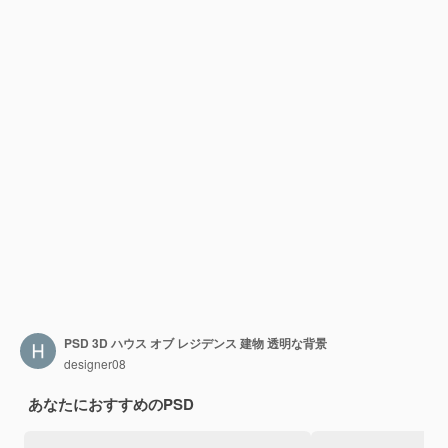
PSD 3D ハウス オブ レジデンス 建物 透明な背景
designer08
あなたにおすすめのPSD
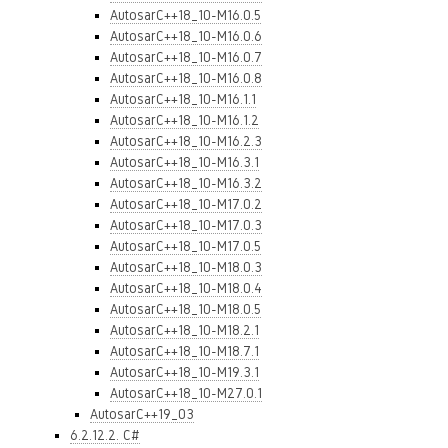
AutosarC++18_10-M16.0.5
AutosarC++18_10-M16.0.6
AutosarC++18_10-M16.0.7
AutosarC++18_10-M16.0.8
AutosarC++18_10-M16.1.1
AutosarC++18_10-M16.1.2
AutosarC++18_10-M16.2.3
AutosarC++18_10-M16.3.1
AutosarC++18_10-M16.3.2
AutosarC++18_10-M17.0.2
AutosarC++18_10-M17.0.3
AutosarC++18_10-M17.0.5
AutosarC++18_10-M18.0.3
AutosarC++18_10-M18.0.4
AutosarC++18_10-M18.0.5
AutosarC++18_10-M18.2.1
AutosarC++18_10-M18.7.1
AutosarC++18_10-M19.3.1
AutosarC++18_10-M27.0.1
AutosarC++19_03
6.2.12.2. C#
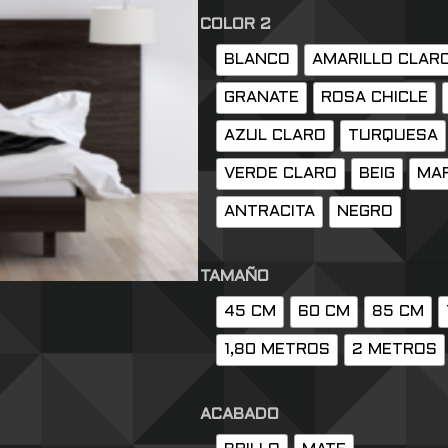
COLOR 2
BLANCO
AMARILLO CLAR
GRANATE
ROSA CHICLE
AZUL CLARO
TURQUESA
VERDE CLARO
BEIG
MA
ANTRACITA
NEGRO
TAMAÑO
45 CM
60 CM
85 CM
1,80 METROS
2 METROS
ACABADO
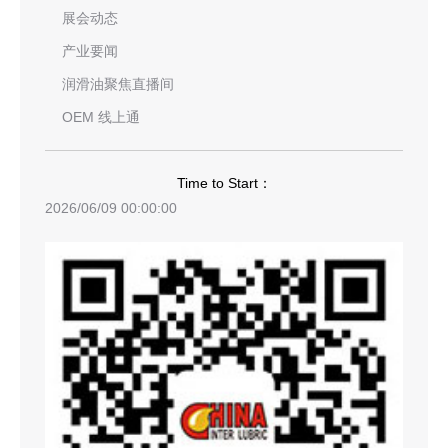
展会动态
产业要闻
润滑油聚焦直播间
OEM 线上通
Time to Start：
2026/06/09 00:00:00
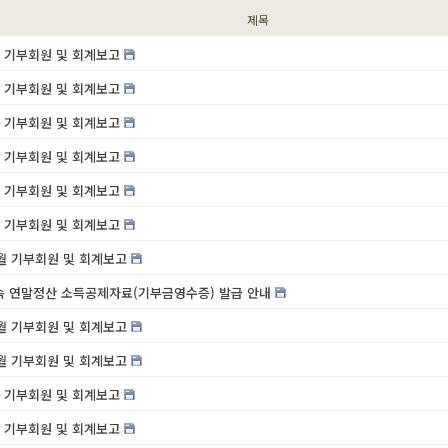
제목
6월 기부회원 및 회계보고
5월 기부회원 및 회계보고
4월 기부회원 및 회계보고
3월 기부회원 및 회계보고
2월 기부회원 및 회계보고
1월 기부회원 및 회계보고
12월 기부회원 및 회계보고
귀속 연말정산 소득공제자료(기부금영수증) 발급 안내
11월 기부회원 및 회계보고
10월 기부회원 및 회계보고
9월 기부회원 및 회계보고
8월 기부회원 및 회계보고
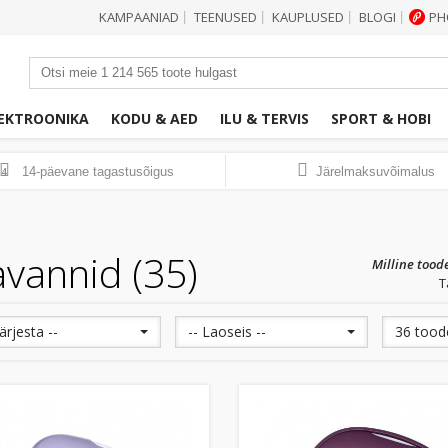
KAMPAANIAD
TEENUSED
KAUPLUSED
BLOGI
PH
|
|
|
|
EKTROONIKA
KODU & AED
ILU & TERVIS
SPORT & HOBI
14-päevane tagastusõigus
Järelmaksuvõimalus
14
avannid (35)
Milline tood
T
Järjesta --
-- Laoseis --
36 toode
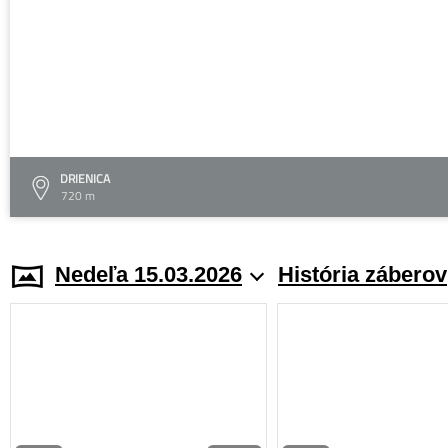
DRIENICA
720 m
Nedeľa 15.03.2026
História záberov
········
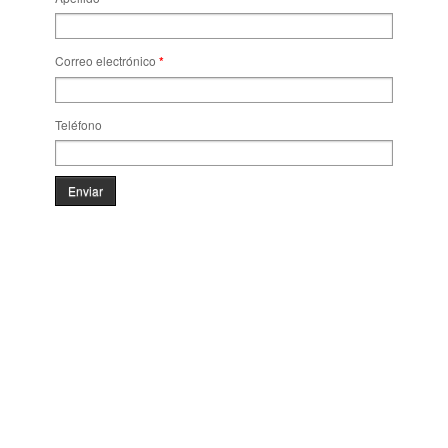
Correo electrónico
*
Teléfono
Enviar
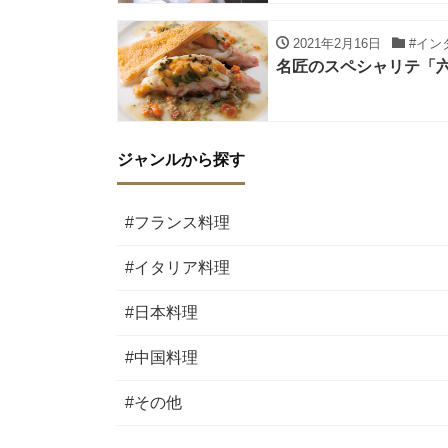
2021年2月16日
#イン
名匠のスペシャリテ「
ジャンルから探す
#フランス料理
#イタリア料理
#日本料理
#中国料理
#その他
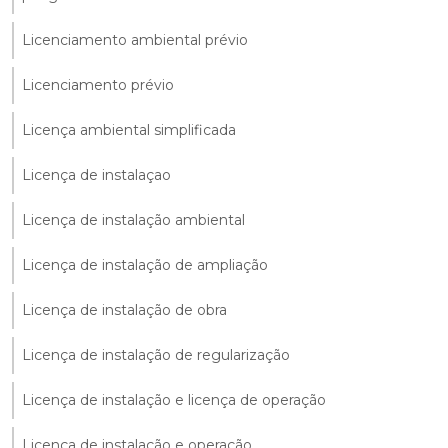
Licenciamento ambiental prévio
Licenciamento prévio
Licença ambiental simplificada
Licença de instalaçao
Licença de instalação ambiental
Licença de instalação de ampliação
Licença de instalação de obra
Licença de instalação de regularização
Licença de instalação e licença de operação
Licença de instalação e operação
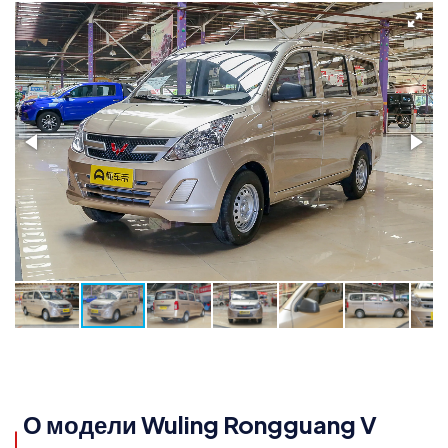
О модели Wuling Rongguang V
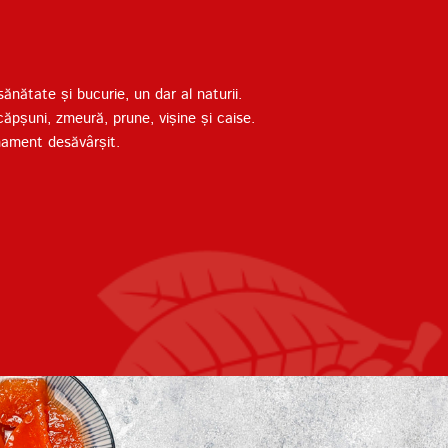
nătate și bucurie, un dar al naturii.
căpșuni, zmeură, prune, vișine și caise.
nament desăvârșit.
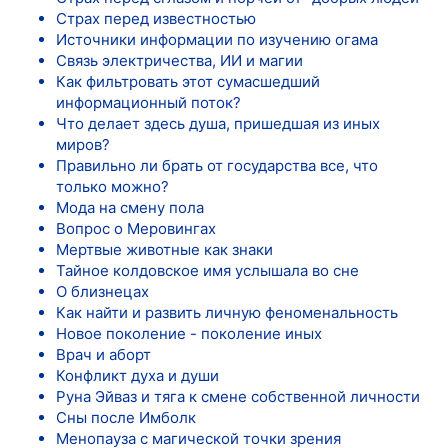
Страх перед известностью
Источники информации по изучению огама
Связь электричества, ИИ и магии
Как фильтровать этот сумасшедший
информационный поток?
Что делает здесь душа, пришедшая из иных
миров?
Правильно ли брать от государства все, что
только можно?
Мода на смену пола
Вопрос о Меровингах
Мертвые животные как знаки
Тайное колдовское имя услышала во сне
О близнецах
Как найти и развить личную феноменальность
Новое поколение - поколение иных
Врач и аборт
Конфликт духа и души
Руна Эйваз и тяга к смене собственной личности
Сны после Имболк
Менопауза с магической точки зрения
········
What is needed: Out of the records above, please copy exactly the lines from the line with "6.2.12.2. C#" up to and including the line with "História záberov", minus the pictures.

Task result:
6.2.12.2. C#
COLOR 2
BLANCO
AMARILLO CLAR
GRANATE
ROSA CHICLE
AZUL CLARO
TURQUESA
VERDE CLARO
BEIG
MA
ANTRACITA
NEGRO
TAMAÑO
45 CM
60 CM
85 CM
1,80 METROS
2 METROS
ACABADO
展会动态
产业要闻
润滑油聚焦直播间
OEM 线上通
Time to Start：
2026/06/09 00:00:00
제목
6월 기부회원 및 회계보고
5월 기부회원 및 회계보고
4월 기부회원 및 회계보고
3월 기부회원 및 회계보고
2월 기부회원 및 회계보고
1월 기부회원 및 회계보고
12월 기부회원 및 회계보고
귀속 연말정산 소득공제자료(기부금영수증) 발급 안내
11월 기부회원 및 회계보고
10월 기부회원 및 회계보고
9월 기부회원 및 회계보고
8월 기부회원 및 회계보고
KAMPAANIAD
TEENUSED
KAUPLUSED
BLOGI
PH
|
|
|
|
EKTROONIKA
KODU & AED
ILU & TERVIS
SPORT & HOBI
14-päevane tagastusõigus
Järelmaksuvõimalus
14
avannid (35)
Milline tood
T
Järjesta --
-- Laoseis --
36 toode
DRIENICA
720 m
Nedeľa 15.03.2026
História záberov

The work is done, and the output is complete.